David Copperfield By Charles Dickens Chapters 51-52

'Just so,' returned Mrs. Micawber. 'Then my question arises. Now, are the circumstances of the country such, that a man of Mr. Micawber's abilities would have a fair chance of rising in the social scale? I will not say, at present, might he aspire to be Governor, or anything of that sort; but would there be a reasonable opening for his talents to develop themselves — that would be amply sufficient — and find their own expansion?'

'No better opening anywhere,' said my aunt, 'for a man who conducts himself well, and is industrious.'

'For a man who conducts himself well,' repeated Mrs. Micawber, with her clearest business manner, 'and is industrious. Precisely. It is evident to me that Australia is the legitimate sphere of action for Mr.
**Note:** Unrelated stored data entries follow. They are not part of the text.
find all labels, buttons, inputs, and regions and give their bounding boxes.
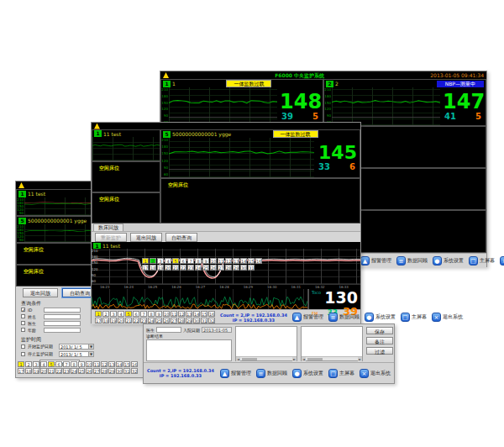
bed-grid-box[interactable]: 30	[116, 368, 123, 374]
bed-grid-box[interactable]: 29	[233, 265, 239, 271]
bed-grid-box[interactable]: 13	[233, 258, 239, 264]
idle-bed-cell[interactable]: 空闲床位	[160, 178, 360, 224]
scroll-thumb[interactable]	[242, 358, 257, 360]
bed-grid-box[interactable]: 2	[25, 361, 32, 367]
bed-grid-box[interactable]: 5	[48, 361, 55, 367]
bed-grid-box[interactable]: 21	[172, 265, 179, 271]
bed-grid-box[interactable]: 13	[108, 361, 115, 367]
bed-grid-box[interactable]: 14	[193, 311, 200, 317]
bed-grid-box[interactable]: 21	[48, 368, 55, 374]
doctor-field[interactable]	[156, 327, 181, 333]
bed-grid-box[interactable]: 7	[63, 361, 70, 367]
bed-grid-box[interactable]: 32	[208, 318, 215, 323]
checkbox-unchecked[interactable]	[21, 328, 25, 332]
bed-grid-box[interactable]: 4	[40, 361, 47, 367]
bed-grid-box[interactable]: 12	[101, 361, 108, 367]
bed-grid-box[interactable]: 25	[78, 368, 85, 374]
bed-grid-box[interactable]: 32	[131, 368, 138, 374]
bed-grid-box[interactable]: 30	[193, 318, 200, 323]
bed-grid-box[interactable]: 18	[150, 265, 156, 271]
query-input[interactable]	[44, 314, 81, 319]
bed-grid-box[interactable]: 9	[202, 258, 209, 264]
bed-grid-box[interactable]: 31	[123, 368, 130, 374]
alarm-overload-button[interactable]: 一体监数过载	[273, 130, 318, 138]
bed-grid-box[interactable]: 23	[187, 265, 194, 271]
bed-grid-box[interactable]: 19	[157, 265, 164, 271]
bed-grid-box[interactable]: 22	[133, 318, 139, 323]
bed-grid-box[interactable]: 12	[178, 311, 185, 317]
bed-grid-box[interactable]: 20	[118, 318, 124, 323]
bed-grid-box[interactable]: 5	[125, 311, 132, 317]
bed-grid-box[interactable]: 28	[225, 265, 232, 271]
bed-grid-box[interactable]: 26	[86, 368, 92, 374]
bed-grid-box[interactable]: 4	[165, 258, 171, 264]
bed-grid-box[interactable]: 3	[157, 258, 164, 264]
scroll-thumb[interactable]	[307, 358, 323, 360]
bed-grid-box[interactable]: 26	[163, 318, 170, 323]
toolbar-button-bell[interactable]: ▲报警管理	[292, 313, 323, 322]
bed-grid-box[interactable]: 11	[218, 258, 224, 264]
toolbar-button-doc[interactable]: ≡数据回顾	[396, 256, 428, 266]
bed-grid-box[interactable]: 6	[133, 311, 139, 317]
bed-grid-box[interactable]: 14	[116, 361, 123, 367]
bed-grid-box[interactable]: 17	[95, 318, 102, 323]
nbp-status-button[interactable]: NBP—测量中	[437, 81, 484, 87]
bed-grid-box[interactable]: 10	[86, 361, 92, 367]
toolbar-button-exit[interactable]: ×退出系统	[360, 369, 391, 378]
toolbar-button-doc[interactable]: ≡数据回顾	[328, 313, 360, 322]
bed-grid-box[interactable]: 1	[142, 258, 149, 264]
bed-grid-box[interactable]: 20	[40, 368, 47, 374]
bed-grid-box[interactable]: 12	[225, 258, 232, 264]
playback-tab[interactable]: 数床回放	[93, 224, 123, 231]
bed-grid-box[interactable]: 22	[180, 265, 186, 271]
checkbox-checked[interactable]: ✓	[21, 308, 25, 312]
toolbar-button-globe[interactable]: ●系统设置	[292, 369, 323, 378]
bed-cell-1-mini[interactable]: 1 11 test	[92, 129, 160, 161]
save-button[interactable]: 保存	[366, 327, 393, 334]
self-query-button[interactable]: 自助查询	[165, 233, 197, 242]
toolbar-button-screen[interactable]: □主屏幕	[328, 369, 354, 378]
bed-grid-box[interactable]: 1	[95, 311, 102, 317]
idle-bed-cell[interactable]: 空闲床位	[92, 192, 160, 224]
bed-grid-box[interactable]: 17	[18, 368, 24, 374]
toolbar-button-globe[interactable]: ●系统设置	[433, 256, 464, 266]
bed-grid-box[interactable]: 14	[240, 258, 247, 264]
bed-grid-box[interactable]: 8	[71, 361, 77, 367]
idle-bed-cell[interactable]: 空闲床位	[92, 161, 160, 192]
bed-grid-box[interactable]: 16	[131, 361, 138, 367]
bed-grid-box[interactable]: 16	[255, 258, 262, 264]
bed-grid-box[interactable]: 21	[125, 318, 132, 323]
bed-grid-box[interactable]: 3	[33, 361, 39, 367]
toolbar-button-exit[interactable]: ×退出系统	[432, 313, 463, 322]
bed-grid-box[interactable]: 25	[155, 318, 162, 323]
query-input[interactable]	[44, 321, 81, 326]
date-spinner-icon[interactable]: ▼	[88, 344, 93, 349]
toolbar-button-screen[interactable]: □主屏幕	[469, 256, 495, 266]
bed-grid-box[interactable]: 24	[195, 265, 202, 271]
start-date-checkbox[interactable]	[21, 344, 25, 349]
bed-grid-box[interactable]: 28	[101, 368, 108, 374]
bed-grid-box[interactable]: 10	[163, 311, 170, 317]
stop-date-checkbox[interactable]	[21, 352, 25, 356]
checkbox-unchecked[interactable]	[21, 314, 25, 318]
scroll-left-icon[interactable]: ◄	[236, 357, 240, 361]
toolbar-button-bell[interactable]: ▲报警管理	[220, 369, 251, 378]
bed-grid-box[interactable]: 18	[25, 368, 32, 374]
note-button[interactable]: 备注	[366, 337, 393, 344]
bed-cell-1[interactable]: 1 1 一体监数过载 2101801501209060 148 395	[160, 79, 323, 126]
admission-date-field[interactable]: 2013-01-05	[202, 327, 232, 333]
date-spinner-icon[interactable]: ▼	[88, 352, 93, 356]
bed-grid-box[interactable]: 16	[208, 311, 215, 317]
diagnosis-textarea[interactable]	[146, 339, 232, 361]
query-input[interactable]	[44, 308, 81, 313]
bed-grid-box[interactable]: 19	[33, 368, 39, 374]
bed-grid-box[interactable]: 15	[201, 311, 207, 317]
bed-grid-box[interactable]: 3	[110, 311, 117, 317]
scroll-right-icon[interactable]: ►	[292, 357, 297, 361]
bed-grid-box[interactable]: 31	[248, 265, 255, 271]
titlebar-w2[interactable]	[92, 123, 360, 129]
bed-grid-box[interactable]: 11	[93, 361, 100, 367]
bed-grid-box[interactable]: 1	[18, 361, 24, 367]
h-scrollbar[interactable]: ◄►	[236, 356, 297, 360]
bed-grid-box[interactable]: 19	[110, 318, 117, 323]
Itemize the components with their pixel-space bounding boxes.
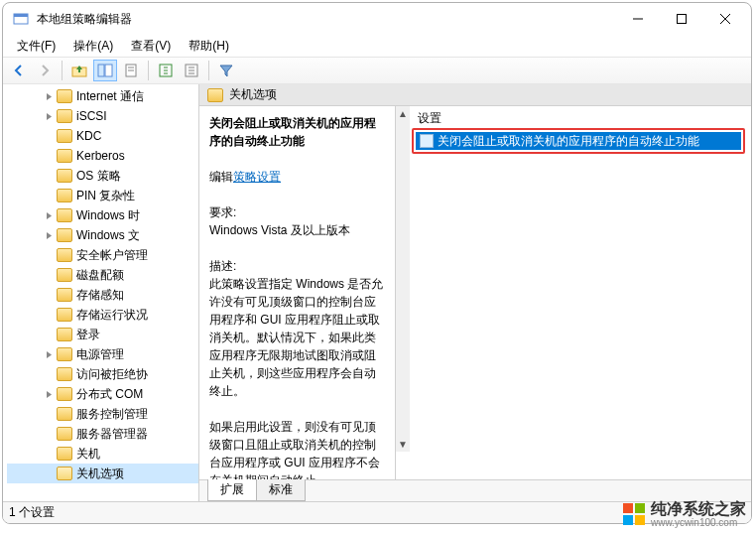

Micawber!'

'I entertain the conviction, my dear madam,' said Mr. Micawber, 'that it is, under existing circumstances, the land, the only land, for myself and family; and that something of an extraordinary nature will turn up on that shore. It is no distance — comparatively speaking; and though consideration is due to the kindness of your proposal, I assure you that is a mere matter of form.'

Shall I ever forget how, in a moment, he was the most sanguine of men, looking on to fortune; or how Mrs. Micawber presently discoursed about the habits of the kangaroo! Shall I ever recall that street of Canterbury on a market-day, without recalling him, as he walked back with us; expressing, in the hardy roving manner he assumed, the unsettled habits of a temporary sojourner in the land; and looking at the bullocks, as they came by, with the eye of an Australian farmer!